CHLOE LOUGHNAN ORTAÇ: Serdar Ortaç kardeşimizden dolayı 'yengemiz? ve de "bacımız"!.. Belli ki; "sahici"... "Bu Tarz Bizim"in yarım Türkçeli (aslında yarım da değil çeyrek...) İvana Sert'ine karşılık masaya oturtulmuş..
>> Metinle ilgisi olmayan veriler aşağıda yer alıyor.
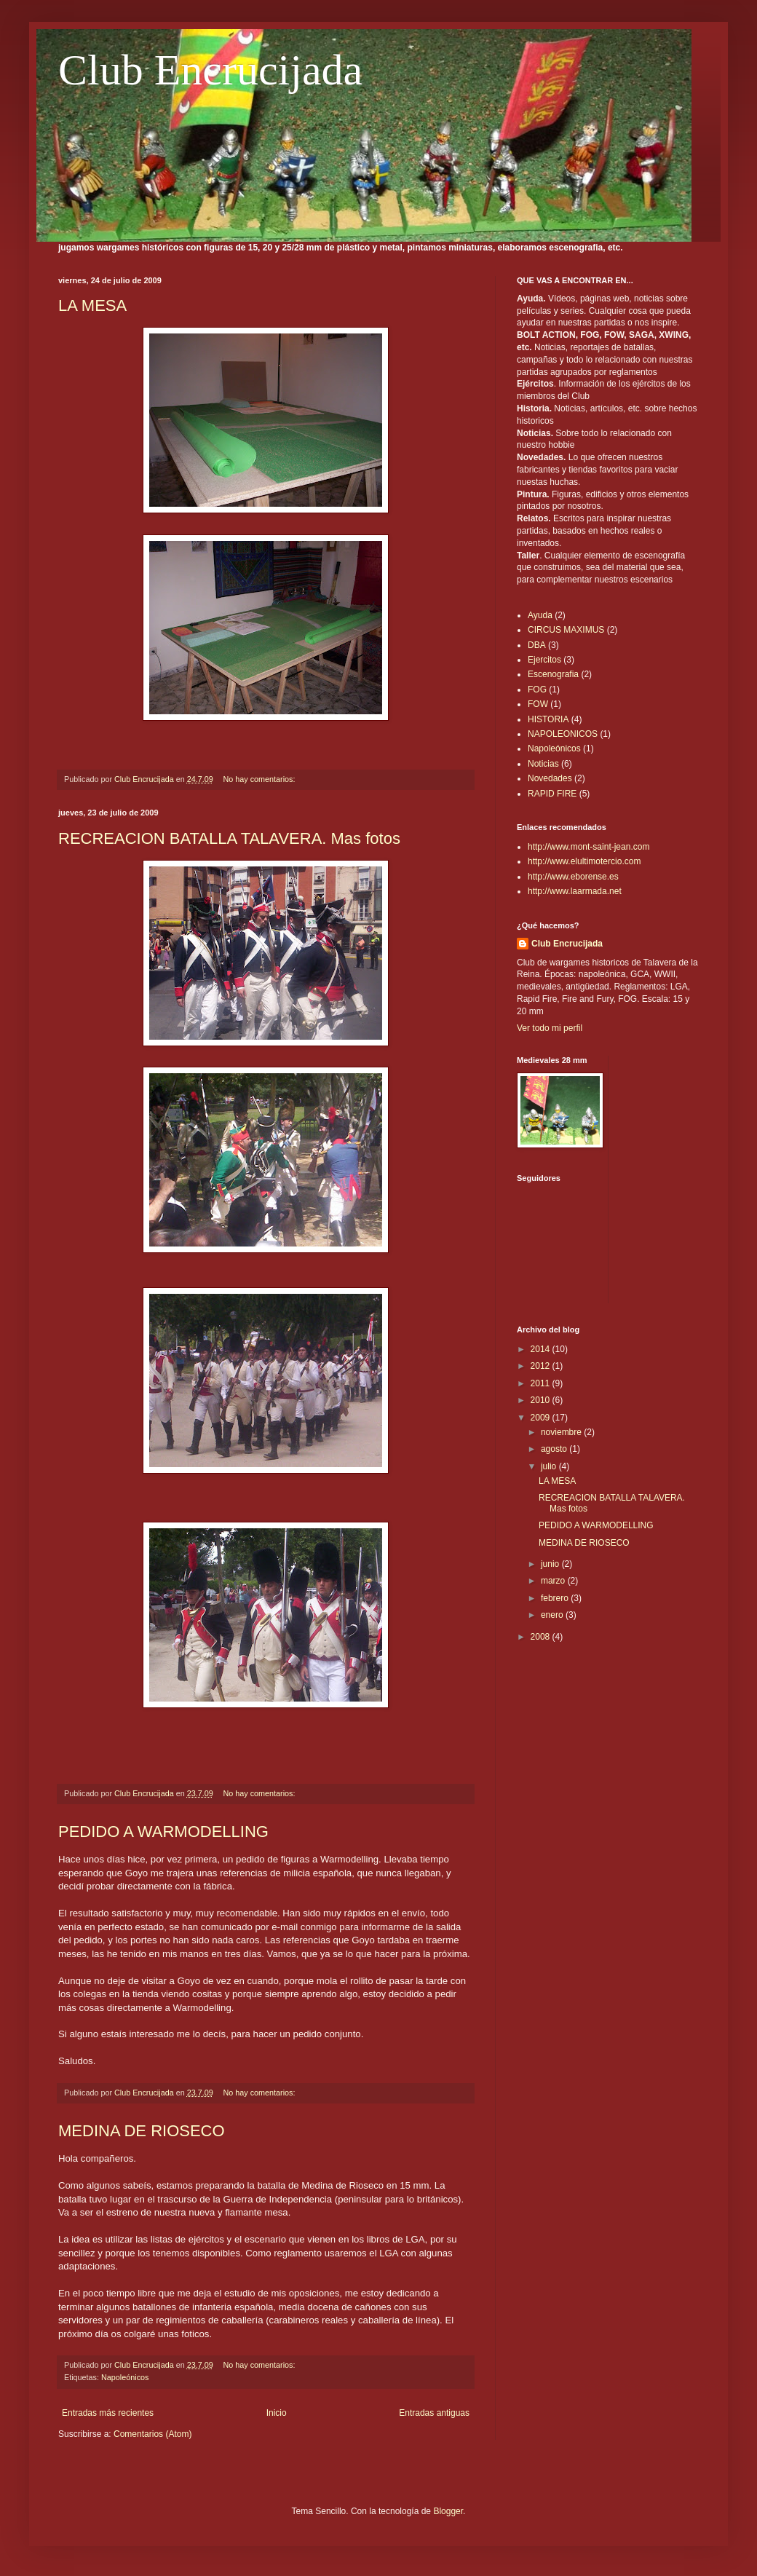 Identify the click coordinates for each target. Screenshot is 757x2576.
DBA (537, 645)
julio (550, 1466)
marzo (554, 1581)
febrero (556, 1598)
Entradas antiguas (434, 2413)
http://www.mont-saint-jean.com (588, 847)
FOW (538, 704)
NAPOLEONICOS (563, 734)
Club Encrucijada (210, 70)
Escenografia (553, 674)
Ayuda (540, 615)
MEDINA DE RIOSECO (141, 2131)
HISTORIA (548, 719)
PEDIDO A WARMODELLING (163, 1831)
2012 (541, 1366)
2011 (541, 1383)
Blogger (448, 2511)
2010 (541, 1400)
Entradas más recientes (108, 2413)
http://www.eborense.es (573, 877)
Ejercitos (544, 660)
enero (553, 1615)
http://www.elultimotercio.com (584, 861)
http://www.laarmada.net (575, 891)
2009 (541, 1418)
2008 (541, 1637)
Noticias (543, 764)
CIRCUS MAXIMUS (566, 630)
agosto (555, 1449)
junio (551, 1564)
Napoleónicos (124, 2377)
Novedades (550, 778)
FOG (537, 689)
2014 (541, 1349)
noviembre (562, 1432)
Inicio (276, 2413)
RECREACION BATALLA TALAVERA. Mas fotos (229, 838)
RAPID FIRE (552, 794)
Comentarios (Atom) (152, 2434)
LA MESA (92, 305)
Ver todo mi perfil (549, 1028)
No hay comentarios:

Türkiye'deki geçmişi, İvana'nın binde biri kadar olsa da Türkçesi ondan çok çok çok iyi.. Serdar'in bu işte bir parmağı olmalı.. Ama laf aramızda bu konuda ikisi de Galatasaray'ın süperstarı Wesley Sneijder?in karısı, son yengemiz, bacımız Yolanthe'nin eline su dökemez..

Kız; mükemmele yakın konuşuyor dilimizi.. "Sunucu Kız"ın "Co Co" diye seslendiği Chleo, biraz da modadan anlasa diyeceğim ama o yönüne bakan kim değil mi?..

UMUT EKER: Adını kusura bakmasın ilk kez bu yarışma ile duydum.. Ama duruşu ve oylarıyla belli ki sıkı ve haktan yana bir delikanlı..

BURAK KUT VE NİHAT DOĞAN'A YAZIK OLDU:

ATV'de yayınlanan, sunuculuğunu Behzat Uygur'un yaptığı, jüri koltuğunda Hande Ataizi, Nihat Doğan ve Burak Kut'un oturduğu 'En Sevdiğim 3 Şarkı" ekranda 3. haftasını göremeden reyting kurbanı oldu gitti. Oysa; format mükemmeldi...

Tam Türk izleyicisine göre (bol ağlamaklı, bol acılı şarkılı türkülü).. Sunucu mükemmeldi.. Burak ve Nihat Doğan zaten keyif veriyordu.. Eee kim kaldı geriye?.. O kaldı..

Yani Hande Ataizi.. Her tohuma maydanoz kızımız, paranın sihirli büyüsünden kendini alamadığı için oturuverdi altına uzatılan koltuğa.. Oysa onun yerinde bir Yıldız Tilbe olsaydı.. İnanın tadından yenmezdi.. Değil iki haftada veda etmek, kışı çıkartır, yaz sezonunda bile devam ederdi...

Diyeceklerim bundan ibaret Hakim Bey!